***** DATA EXTRACTS

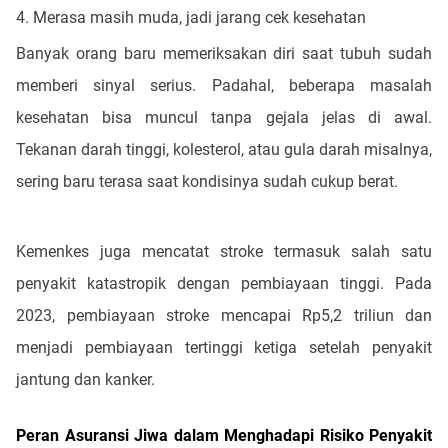
4. Merasa masih muda, jadi jarang cek kesehatan
Banyak orang baru memeriksakan diri saat tubuh sudah
memberi sinyal serius. Padahal, beberapa masalah
kesehatan bisa muncul tanpa gejala jelas di awal.
Tekanan darah tinggi, kolesterol, atau gula darah misalnya,
sering baru terasa saat kondisinya sudah cukup berat.
Kemenkes juga mencatat stroke termasuk salah satu
penyakit katastropik dengan pembiayaan tinggi. Pada
2023, pembiayaan stroke mencapai Rp5,2 triliun dan
menjadi pembiayaan tertinggi ketiga setelah penyakit
jantung dan kanker.
Peran Asuransi Jiwa dalam Menghadapi Risiko Penyakit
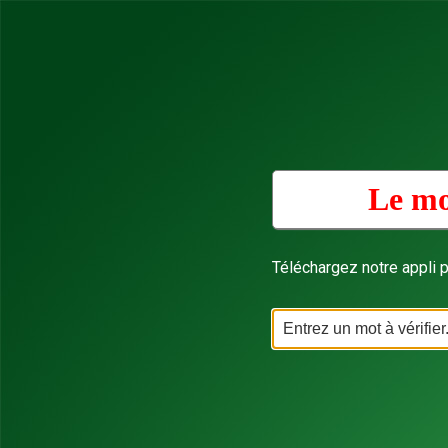
Le mo
Téléchargez notre appli p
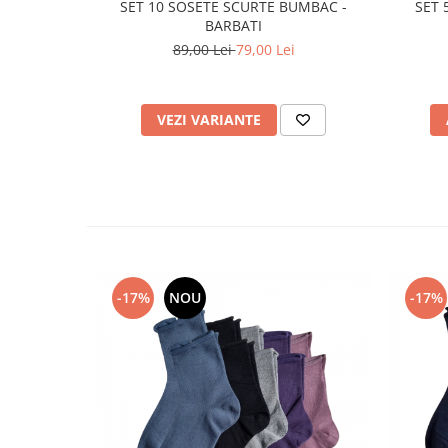
SET 10 SOSETE SCURTE BUMBAC -
SET 
BARBATI
89,00 Lei
79,00 Lei
VEZI VARIANTE
-17%
NOU
-17%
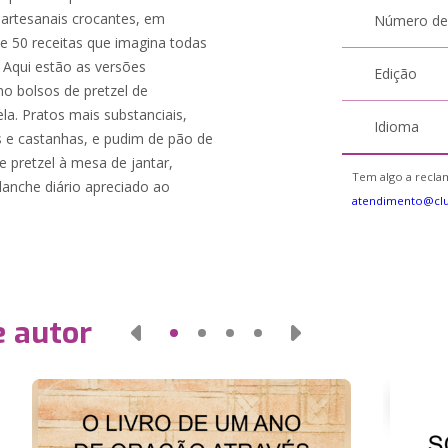
 artesanais crocantes, em
Número de
e 50 receitas que imagina todas
. Aqui estão as versões
Edição
o bolsos de pretzel de
ela. Pratos mais substanciais,
Idioma
 e castanhas, e pudim de pão de
 pretzel à mesa de jantar,
Tem algo a reclam
 lanche diário apreciado ao
atendimento@cl
e autor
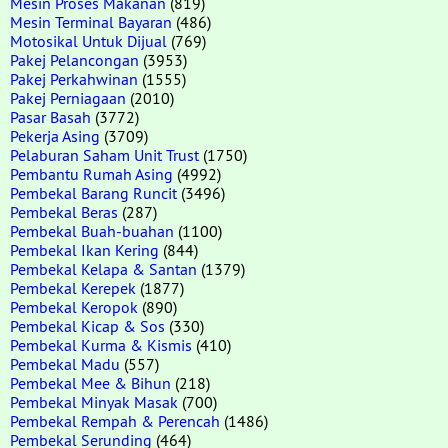
Mesin Proses Makanan
(819)
Mesin Terminal Bayaran
(486)
Motosikal Untuk Dijual
(769)
Pakej Pelancongan
(3953)
Pakej Perkahwinan
(1555)
Pakej Perniagaan
(2010)
Pasar Basah
(3772)
Pekerja Asing
(3709)
Pelaburan Saham Unit Trust
(1750)
Pembantu Rumah Asing
(4992)
Pembekal Barang Runcit
(3496)
Pembekal Beras
(287)
Pembekal Buah-buahan
(1100)
Pembekal Ikan Kering
(844)
Pembekal Kelapa & Santan
(1379)
Pembekal Kerepek
(1877)
Pembekal Keropok
(890)
Pembekal Kicap & Sos
(330)
Pembekal Kurma & Kismis
(410)
Pembekal Madu
(557)
Pembekal Mee & Bihun
(218)
Pembekal Minyak Masak
(700)
Pembekal Rempah & Perencah
(1486)
Pembekal Serunding
(464)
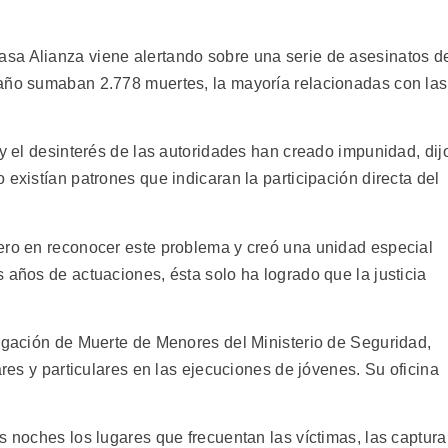
sa Alianza viene alertando sobre una serie de asesinatos d
 año sumaban 2.778 muertes, la mayoría relacionadas con las
 y el desinterés de las autoridades han creado impunidad, dij
 existían patrones que indicaran la participación directa del
ero en reconocer este problema y creó una unidad especial
 años de actuaciones, ésta solo ha logrado que la justicia
tigación de Muerte de Menores del Ministerio de Seguridad,
ares y particulares en las ejecuciones de jóvenes. Su oficina
s noches los lugares que frecuentan las víctimas, las captur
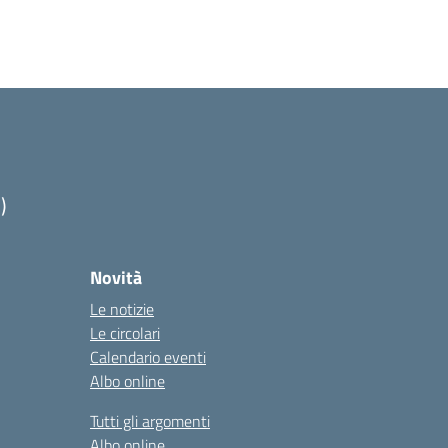
)
Novità
Le notizie
Le circolari
Calendario eventi
Albo online
Tutti gli argomenti
Albo online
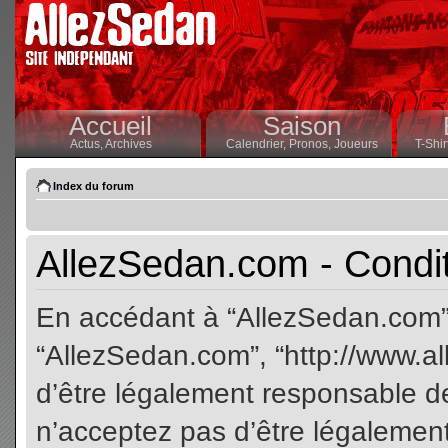
Accueil
Saison
Actus,
Archives
Calendrier,
Pronos,
Joueurs
T-Shir
Index du forum
AllezSedan.com - Conditi
En accédant à “AllezSedan.com” (
“AllezSedan.com”, “http://www.a
d’être légalement responsable de
n’acceptez pas d’être légalement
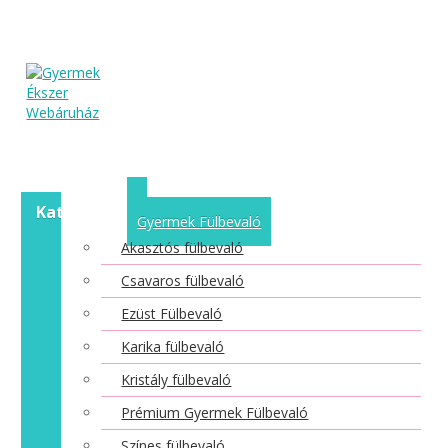
Kategóriák
Gyermek Fülbevaló
Akasztós fülbevaló
Csavaros fülbevaló
Ezüst Fülbevaló
Karika fülbevaló
Kristály fülbevaló
Prémium Gyermek Fülbevaló
Színes fülbevaló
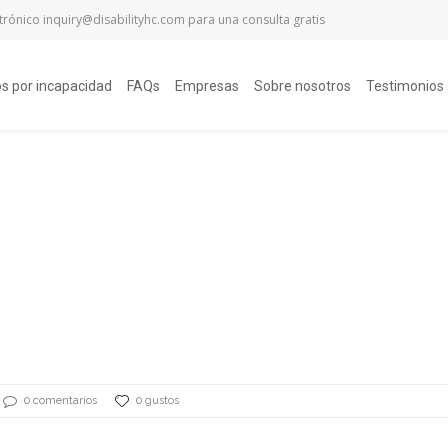
ctrónico
inquiry@disabilityhc.com
para una consulta gratis
os por incapacidad
FAQs
Empresas
Sobre nosotros
Testimonios
0 comentarios
0 gustos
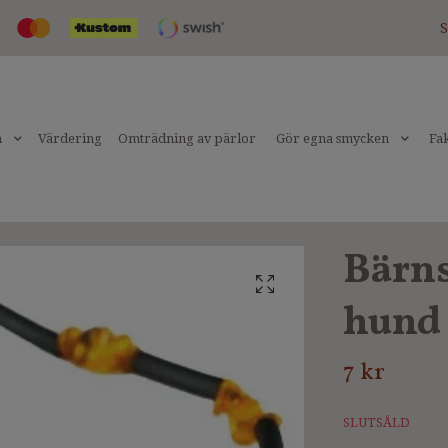
S
n
Värdering
Omträdning av pärlor
Gör egna smycken
Fak
Bärns
hund 
7 kr
SLUTSÅLD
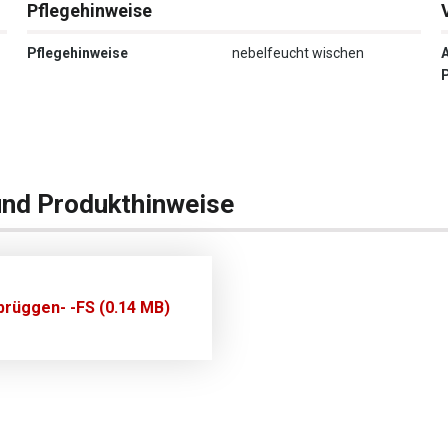
Pflegehinweise
Pflegehinweise
nebelfeucht wischen
und Produkthinweise
rüggen- -FS (0.14 MB)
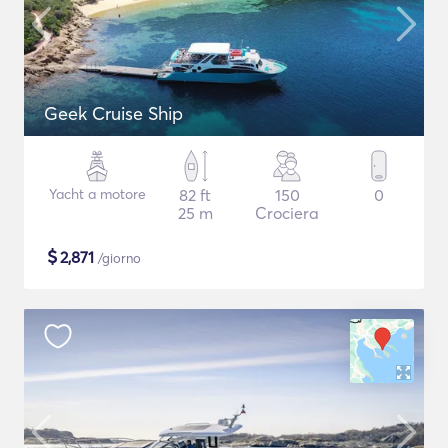
Geek Cruise Ship
Yacht a motore
82 ft
150
0
25 m
Crociera
$
2,871
/giorno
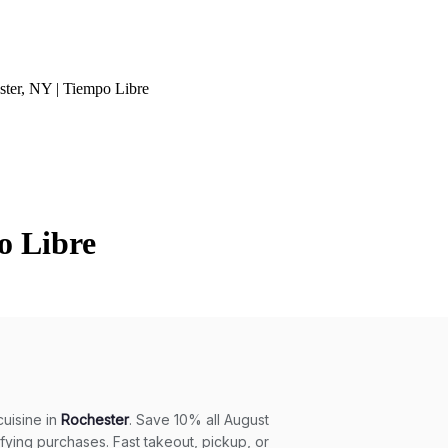
ster, NY | Tiempo Libre
o Libre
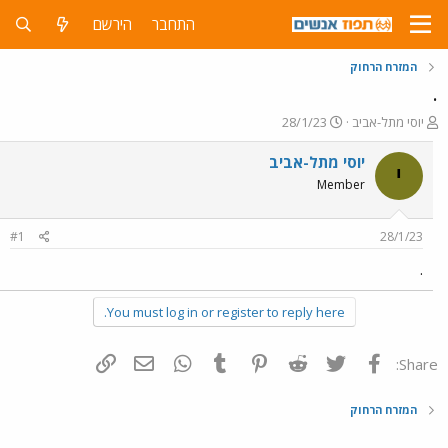
התחבר
הירשם
המזרח הרחוק
.
פ
פ
יוסי מתל-אביב
28/1/23
ו
ו
ת
ר
יוסי מתל-אביב
י
ח
ס
Member
ה
ם
נ
ב
ו
ת
#1
28/1/23
ש
א
א
ר
.
י
ך
You must log in or register to reply here.
פייסבוק
Twitter
Reddit
Pinterest
Tumblr
WhatsApp
דואר אלקטרוני
הוסף קישור
Share:
המזרח הרחוק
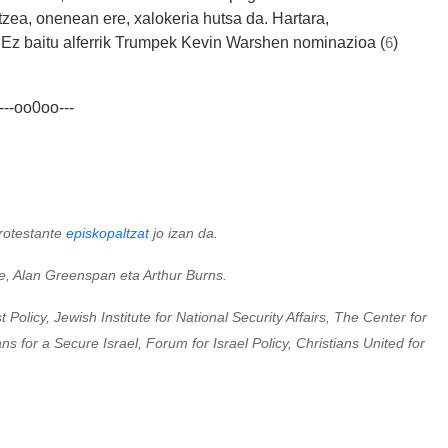
zea, onenean ere, xalokeria hutsa da. Hartara,
e. Ez baitu alferrik Trumpek Kevin Warshen nominazioa (
)
6
---oo0oo---
protestante
episkopaltzat
jo izan da.
e, Alan Greenspan eta Arthur Burns.
Policy, Jewish Institute for National Security Affairs, The Center for
ns for a Secure Israel, Forum for Israel Policy, Christians United for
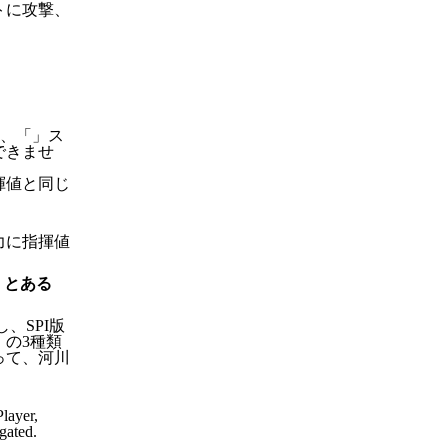
トに攻撃、
は、「」ス
できませ
揮値と同じ
力に指揮値
くとある
、SPI版
の3種類
って、河川
Player,
gated.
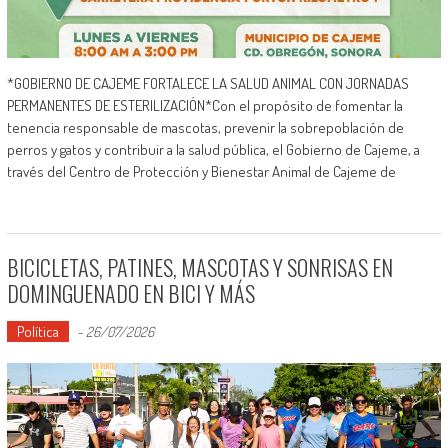
*GOBIERNO DE CAJEME FORTALECE LA SALUD ANIMAL CON JORNADAS
PERMANENTES DE ESTERILIZACIÓN*Con el propósito de fomentar la
tenencia responsable de mascotas, prevenir la sobrepoblación de
perros y gatos y contribuir a la salud pública, el Gobierno de Cajeme, a
través del Centro de Protección y Bienestar Animal de Cajeme de
BICICLETAS, PATINES, MASCOTAS Y SONRISAS EN
DOMINGUENADO EN BICI Y MÁS
Política
-
26/07/2026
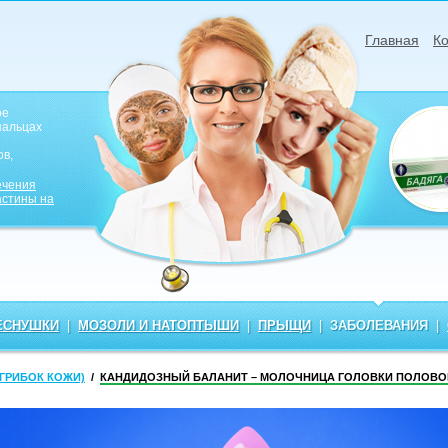
Главная
Ко
ое
пальцах
в,
ечения
астины на
ЕСНУШКИ
|
МОЗОЛИ И НАТОПТЫШИ
|
ПРЫЩИ
|
ЗАБОЛЕВАНИЯ
|
ГРИБОК КОЖИ)
/
КАНДИДОЗНЫЙ БАЛАНИТ – МОЛОЧНИЦА ГОЛОВКИ ПОЛОВО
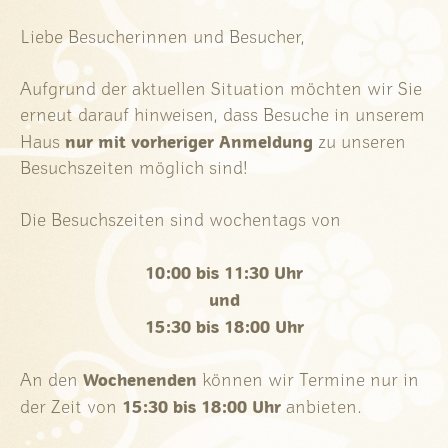
Liebe Besucherinnen und Besucher,
Aufgrund der aktuellen Situation möchten wir Sie
erneut darauf hinweisen, dass Besuche in unserem
nur mit vorheriger Anmeldung
Haus
zu unseren
Besuchszeiten möglich sind!
Die Besuchszeiten sind wochentags von
10:00 bis 11:30 Uhr
und
15:30 bis 18:00 Uhr
Wochenenden
An den
können wir Termine nur in
15:30 bis 18:00 Uhr
der Zeit von
anbieten.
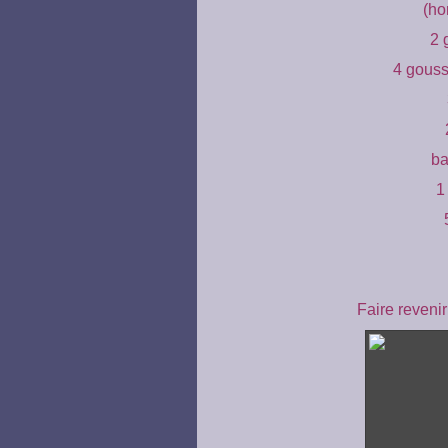
(ho
2 
4 gouss
ba
1
Faire reveni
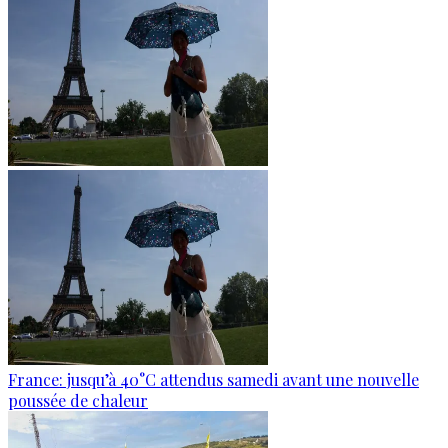
France: jusqu’à 40°C attendus samedi avant une nouvelle
poussée de chaleur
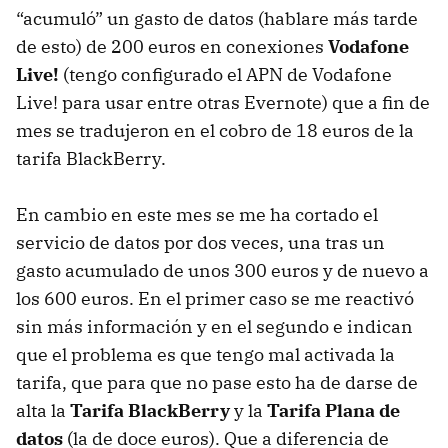
“acumuló” un gasto de datos (hablare más tarde
de esto) de 200 euros en conexiones
Vodafone
Live!
(tengo configurado el
APN
de Vodafone
Live! para usar entre otras Evernote) que a fin de
mes se tradujeron en el cobro de 18 euros de la
tarifa BlackBerry.
En cambio en este mes se me ha cortado el
servicio de datos por dos veces, una tras un
gasto acumulado de unos 300 euros y de nuevo a
los 600 euros. En el primer caso se me reactivó
sin más información y en el segundo e indican
que el problema es que tengo mal activada la
tarifa, que para que no pase esto ha de darse de
alta la
Tarifa BlackBerry
y la
Tarifa Plana de
datos
(la de doce euros). Que a diferencia de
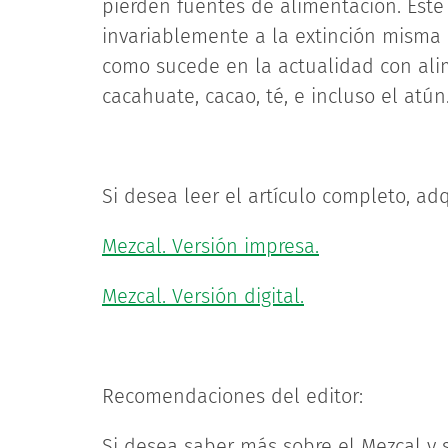
pierden fuentes de alimentación. Est
invariablemente a la extinción misma
como sucede en la actualidad con ali
cacahuate, cacao, té, e incluso el atún
Si desea leer el artículo completo, adq
Mezcal. Versión impresa.
Mezcal. Versión digital.
Recomendaciones del editor:
Si desea saber más sobre el Mezcal y s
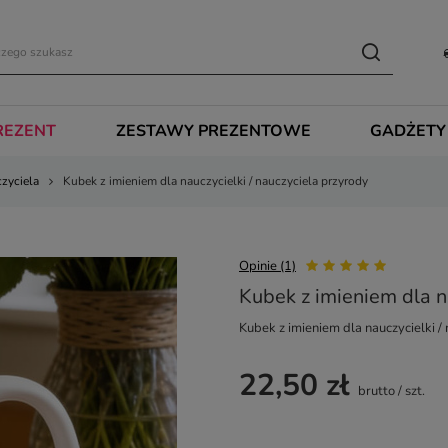
REZENT
ZESTAWY PREZENTOWE
GADŻETY
czyciela
Kubek z imieniem dla nauczycielki / nauczyciela przyrody
Opinie (1)
Kubek z imieniem dla na
Kubek z imieniem dla nauczycielki /
22,50 zł
brutto
/
szt.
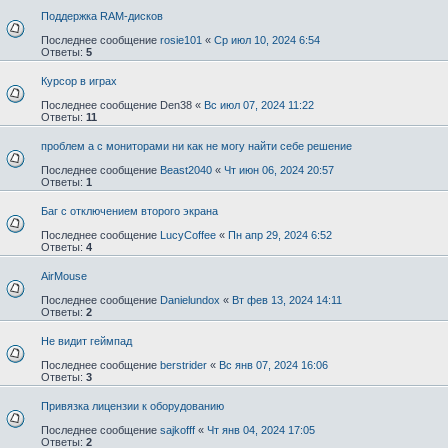
Поддержка RAM-дисков
Последнее сообщение
rosie101
«
Ср июл 10, 2024 6:54
Ответы:
5
Курсор в играх
Последнее сообщение
Den38
«
Вс июл 07, 2024 11:22
Ответы:
11
проблем а с мониторами ни как не могу найти себе решение
Последнее сообщение
Beast2040
«
Чт июн 06, 2024 20:57
Ответы:
1
Баг с отключением второго экрана
Последнее сообщение
LucyCoffee
«
Пн апр 29, 2024 6:52
Ответы:
4
AirMouse
Последнее сообщение
Danielundox
«
Вт фев 13, 2024 14:11
Ответы:
2
Не видит геймпад
Последнее сообщение
berstrider
«
Вс янв 07, 2024 16:06
Ответы:
3
Привязка лицензии к оборудованию
Последнее сообщение
sajkofff
«
Чт янв 04, 2024 17:05
Ответы:
2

**********

■ THE PROBLEM ■
Please copy each line of the material that has the string "Asing" somewhere in it.

■ RESPONSE TO THE TASK ■
Pekerja Asing
Pembantu Rumah Asing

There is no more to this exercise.